I stayed the night in Fraserburgh known as The Broch in Scots. Home to the biggest shellfish port in Britain it certainly attracts the seagulls as I noticed when going out to my car the next morning! I went out for dinner to The Captain's Table which is an uber friendly seafood restaurant and highly recommended. The town streets were quiet on a Thursday night but you can hear the port bustling away.
Friday August 5th
I started the day with a walk along part of the fabulous beach in Fraserburgh. It is huge and was dazzling in the sunshine. Great views back towards the town as well as out to the north and east.
Making my way back east to Cullen I stopped at Sandend Beach and then went onto Findlater Castle from which you can view Sunnyside Beach. The walk to Findlater Castle was through fields of golden corn. The castle itself is a ruin and doesn't look that safe so I just viewed it from the top. It dates back to at least the 13th century. A short walk east lets you view Sunnyside beach which is stunning.
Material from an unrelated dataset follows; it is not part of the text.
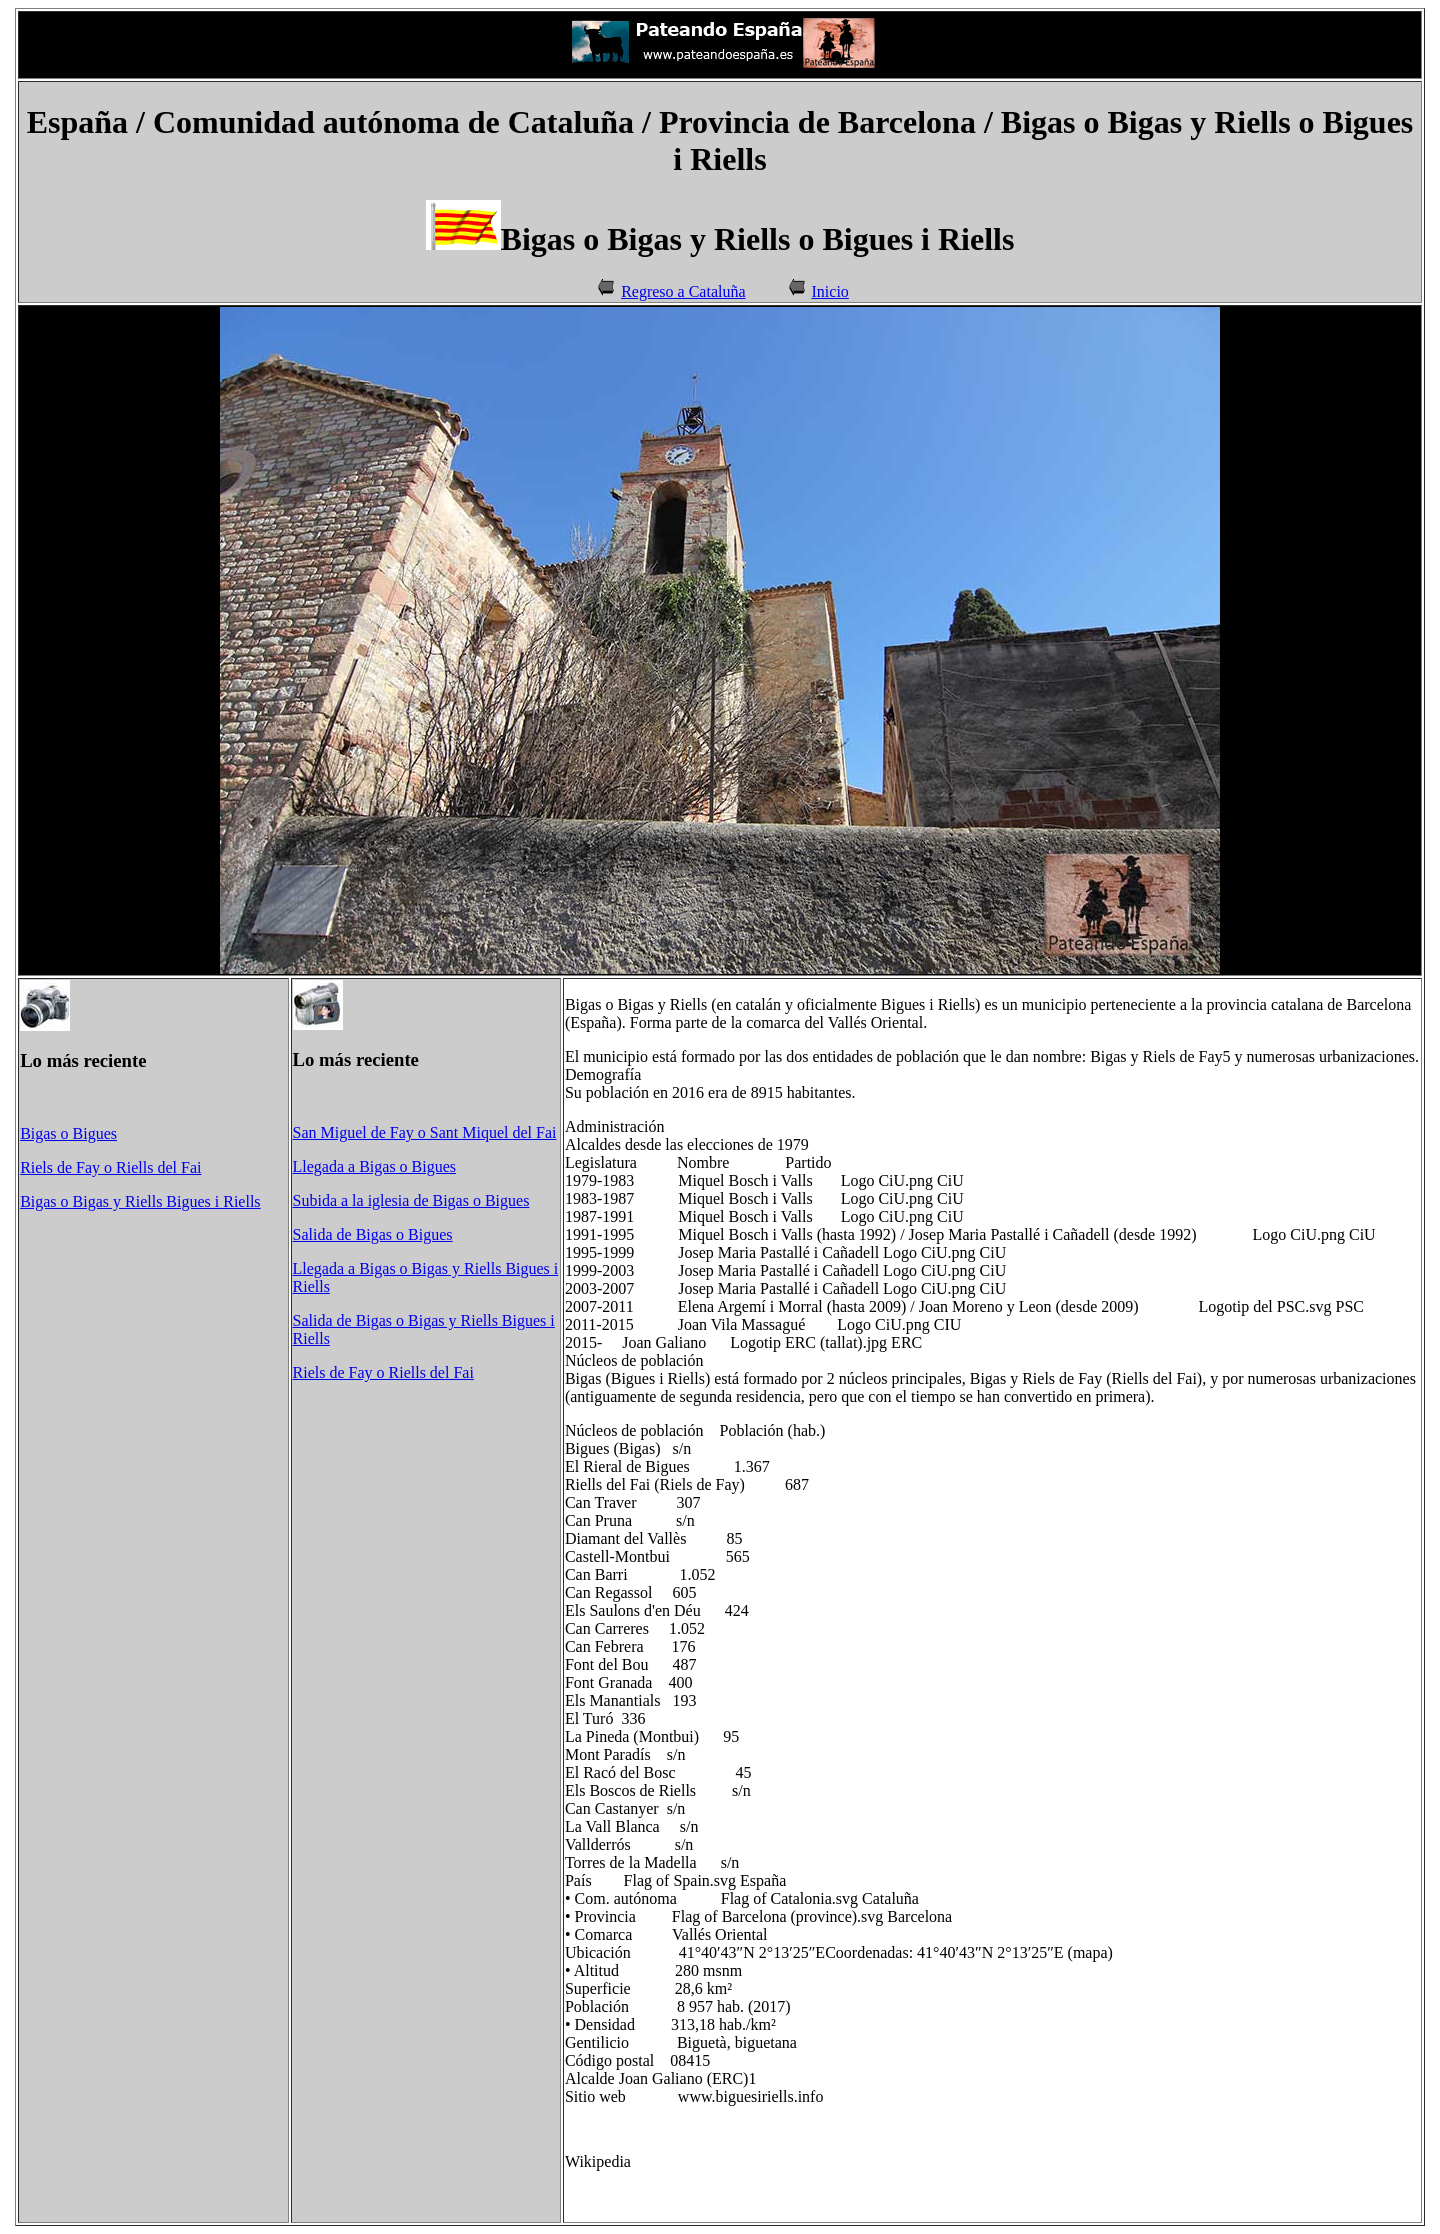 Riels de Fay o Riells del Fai (110, 1167)
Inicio (830, 291)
Arriving in Cullen I booked into my hotel and then took a walk along the railway line to Portknockie, returning down along the beach. A great wee walk on a nice day. I cannot recommend the Royal Oak Hotel in Cullen highly enough. Not cheap but a quality establishment with great customer service.
Saturday August 6th
Iona Gillies wedding to Martin Youngson at the Cullen Bay Hotel was a lovely event and a great opportunity to catch up with old friends and make a few new acquaintances. Congratulations and best wishes to the married couple. One of the wedding photos is an official one so I'd like to credit the official photographer Shelley Mackie which I have done on the photo blog. I did pinch a few other photos so thanks to those who gave me permission. Also, thanks to Iona and Martin for inviting me and to Donald and Lorna for suggesting places to visit in the area. On the day following the wedding I visited Aberdeen and enjoyed hospitality at the Aberdeen manse so thanks to the Somerset family.
Overall this was an excellent staycation and I would highly recommend it. The time of year was ideal given the golden nature of the countryside in this lovely part of Scotland. It only remains for me to encourage you to check out the photos. Hope you enjoy.